Si la croissance de l'économie turque s'est accompagnée d'une diversification de ces débouchés avec notamment une inflexion vers le Proche et le Moyen-Orient, cette tendance s'est retournée depuis 2011, avec l'instabilité de cette région et la dégradation des de la Turquie avec ces pays, mais aussi avec la montée en gamme de la production turque qui trouvent de nouveau ses principaux débouchés en Europe.

Sans doute, la part des productions européennes s'est-elle tassée depuis les années 2000-2010 au détriment, comme dans tous les pays, de la Chine et de l'Asie s'agissant des produits manufacturés, mais aussi des intrans nécessaires à l'économie turque notamment en énergie (ce qui explique la part des importations russes). Mais on constate que cette perte semble enrayée depuis 2010, signe sans doute d'une forte imbrication des économies turques et européennes, ce qui est très significatif dans certains secteurs comme l'industrie automobile ou l'aéronautique.

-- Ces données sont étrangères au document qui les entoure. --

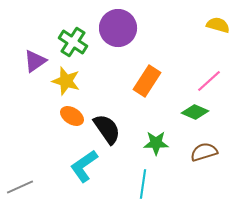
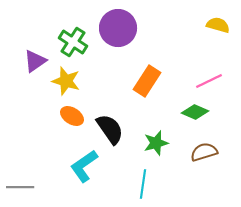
pink line: rotated 16 degrees clockwise
black semicircle: moved 3 px right
green star: rotated 15 degrees counterclockwise
gray line: rotated 24 degrees clockwise
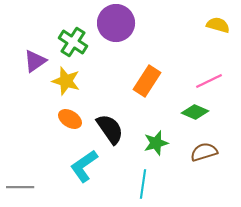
purple circle: moved 2 px left, 5 px up
orange ellipse: moved 2 px left, 3 px down
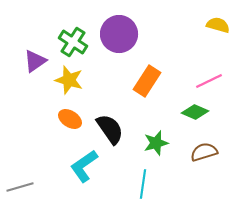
purple circle: moved 3 px right, 11 px down
yellow star: moved 3 px right, 1 px up
gray line: rotated 16 degrees counterclockwise
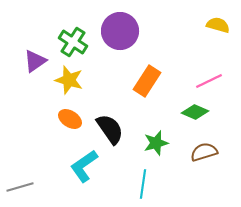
purple circle: moved 1 px right, 3 px up
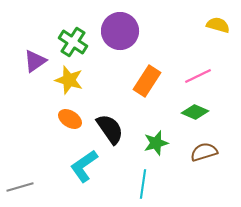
pink line: moved 11 px left, 5 px up
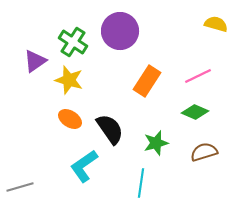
yellow semicircle: moved 2 px left, 1 px up
cyan line: moved 2 px left, 1 px up
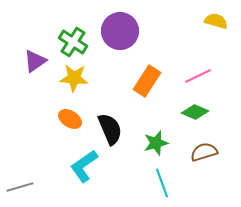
yellow semicircle: moved 3 px up
yellow star: moved 5 px right, 2 px up; rotated 12 degrees counterclockwise
black semicircle: rotated 12 degrees clockwise
cyan line: moved 21 px right; rotated 28 degrees counterclockwise
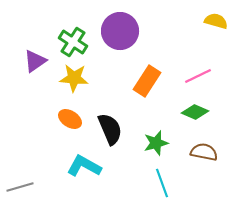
brown semicircle: rotated 28 degrees clockwise
cyan L-shape: rotated 64 degrees clockwise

Source : pour l'ensemble des graphiques, les données utilisées sont celles publiées par Turtkish Statistical Institute ( http://www.turkstat.gov.tr )

La Turquie constitue le 14 ème débouché de la France avec 6 Mds € d'exportations en 2018 (le 11 ème débouché avant 2018) pour 14 Mds € d'échanges et un objectif affiché de 20 Mds €.

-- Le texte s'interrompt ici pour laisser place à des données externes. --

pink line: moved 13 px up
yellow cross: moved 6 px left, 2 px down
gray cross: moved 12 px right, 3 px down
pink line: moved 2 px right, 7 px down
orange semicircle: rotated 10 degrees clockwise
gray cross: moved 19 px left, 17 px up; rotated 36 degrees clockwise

2. Plus des trois quarts des investissements directs étrangers (IDE) en Turquie proviennent des pays de l'UE.
a) Les flux d'investissements directs à destination de la Turquie se sont stabilisés en 2017 et demeurent dominés par l'Union européenne et par les services

Si les flux d'IDE sont loin de retrouver leurs niveaux de la période 2011-2013. L'instabilité de l'environnement juridique et règlementaire a pu avoir un impact sur le comportement des investisseurs, nationaux comme internationaux. Les flux entrants restent dominés par l'Union européenne (à 28), qui représentait 65 % des flux à destination de la Turquie en 2017, suivie par le Proche/Moyen-Orient (16 %), l'Asie (7 %) et les Etats-Unis (3 %). La France est le 14ème investisseur en flux en Turquie et le 9 ème investisseur européen, à 107 M $.

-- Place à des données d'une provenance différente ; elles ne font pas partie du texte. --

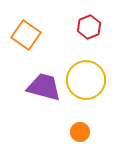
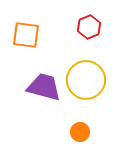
orange square: rotated 28 degrees counterclockwise
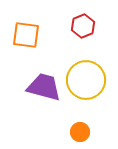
red hexagon: moved 6 px left, 1 px up
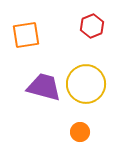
red hexagon: moved 9 px right
orange square: rotated 16 degrees counterclockwise
yellow circle: moved 4 px down
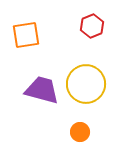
purple trapezoid: moved 2 px left, 3 px down
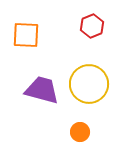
orange square: rotated 12 degrees clockwise
yellow circle: moved 3 px right
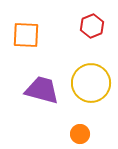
yellow circle: moved 2 px right, 1 px up
orange circle: moved 2 px down
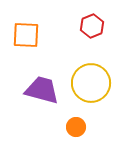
orange circle: moved 4 px left, 7 px up
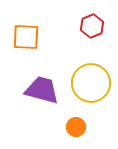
orange square: moved 2 px down
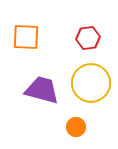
red hexagon: moved 4 px left, 12 px down; rotated 15 degrees clockwise
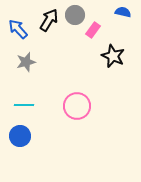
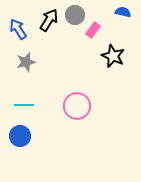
blue arrow: rotated 10 degrees clockwise
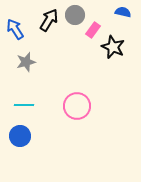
blue arrow: moved 3 px left
black star: moved 9 px up
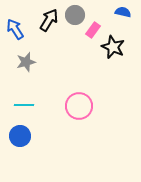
pink circle: moved 2 px right
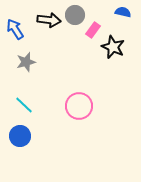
black arrow: rotated 65 degrees clockwise
cyan line: rotated 42 degrees clockwise
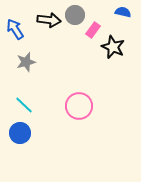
blue circle: moved 3 px up
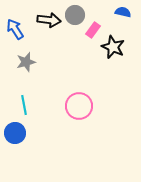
cyan line: rotated 36 degrees clockwise
blue circle: moved 5 px left
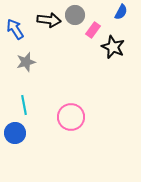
blue semicircle: moved 2 px left; rotated 105 degrees clockwise
pink circle: moved 8 px left, 11 px down
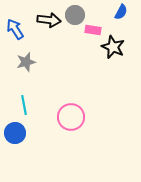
pink rectangle: rotated 63 degrees clockwise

Les parts enregistrées en 2017 sont similaires à celles observées pour le cumul sur les dix dernières années. La France est le 10 ème investisseur en Turquie et le 7 ème investisseur européen sur la période 2008-2017, cumulant 3,8 Mds $ d'investissements.

b) Les flux d'investissements directs originaires de la Turquie ont suivi une trajectoire similaire aux flux entrants,

En 2017, l'Union européenne (à 28) représentait là encore la majorité des flux d'IDE (52 %), quoique concurrencée plus nettement par les Etats-Unis (26 %). Malgré les initiatives menées en direction de ces régions, le Proche/Moyen-Orient et l'Afrique demeurent minoritaires dans les flux en provenance de Turquie, représentant respectivement 13 % et 2 % du total. La France est le 14ème pays destinataire des IDE turcs (30 M $, soit 0,94 % du total).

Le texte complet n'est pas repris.